Adaptive short term forecasting


Truth be told, I’m more a business user then mathematician or programmer. Thus the proposed algorythm is more “I see like this” practice then mathematically and statistically stuffed theory. Hovewer this algorytm can be a usefull example of a mix of popular machine learning techniques into adaptive auto-regression forecasting model.

First glance on the data

Input data for forecasting is daily delinquency bucket volumes since 2013 - all in all 14 time series which are correlated with the neighbour with some lag. Usually this lag is around 30 days, but not always.

On the table below you can see the example of one of the time series. Rows are days, columns are months. White squares are weekends/holidays or were excluded as outliers (outliers are covered in the next part). You can also see that the time series have dual seasonality (weekly and monthly) and trend.

input data

Each time series has its unique trend, seasonality and variance. As you can see on the chart below, the variance can be really high. Below is the example of one of the normalized time series

variance

The task is to develop an algorithm which will predict Y for the next month for each time series with Mean Absolute Percentage Error (MAPE) < 3%.

Forecasting algorithm

Some reseaches assume that there are around 100 forecasting model types. Probably this number is overestimated, however we must admit that the number of model types is high and below is presented only main one:

  • Auto-regression models and moving average (ARMA, ARIMA, GARCH, etc.)
  • SSA/Gusenitca
  • Neural networks (RNN)
  • Adaptive short term forecasting:
    • Exponential smoothing;
    • Seasonal and trend decomposition;
    • Adaptive auto-regression;
  • Adaptive model selection & composition.

First my thought was not to overcomplicate the task and to decompose time series by trend and seasonality. There is a great forecast package, developed by Rob Hyndman, which can do it for you.

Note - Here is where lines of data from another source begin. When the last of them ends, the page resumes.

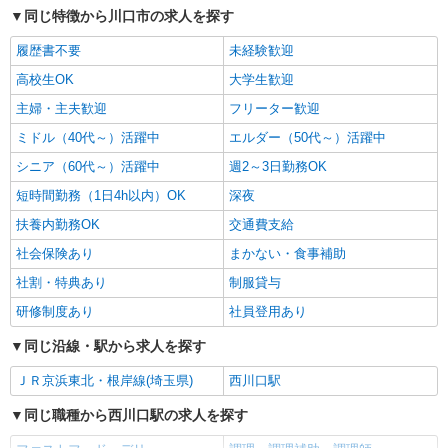
同じ特徴から川口市の求人を探す
履歴書不要
未経験歓迎
高校生OK
大学生歓迎
主婦・主夫歓迎
フリーター歓迎
ミドル（40代～）活躍中
エルダー（50代～）活躍中
シニア（60代～）活躍中
週2～3日勤務OK
短時間勤務（1日4h以内）OK
深夜
扶養内勤務OK
交通費支給
社会保険あり
まかない・食事補助
社割・特典あり
制服貸与
研修制度あり
社員登用あり
同じ沿線・駅から求人を探す
ＪＲ京浜東北・根岸線(埼玉県)
西川口駅
同じ職種から西川口駅の求人を探す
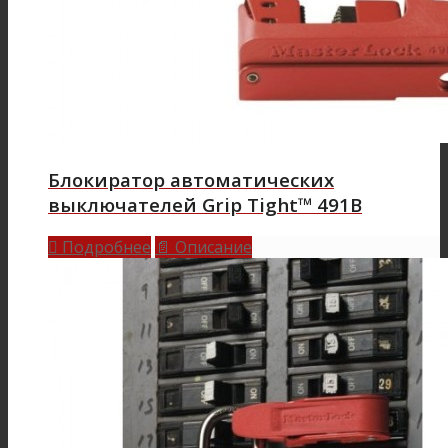
Блокиратор автоматических
выключателей Grip Tight™ 491B
Подробнее
Описание

📄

TBATS is the one algorithm from this package which can decompose dual seasonality. But the problem is that you need to somehow approach missing values without loosing accuracy and include lagged correlated time series as regressors. That’s why I transformed the task to regression task, which is well known and was solved million of times.

Following algorithms were chosen as challengers:

0.Dimension reduction (Principal Component Analysis - PCA).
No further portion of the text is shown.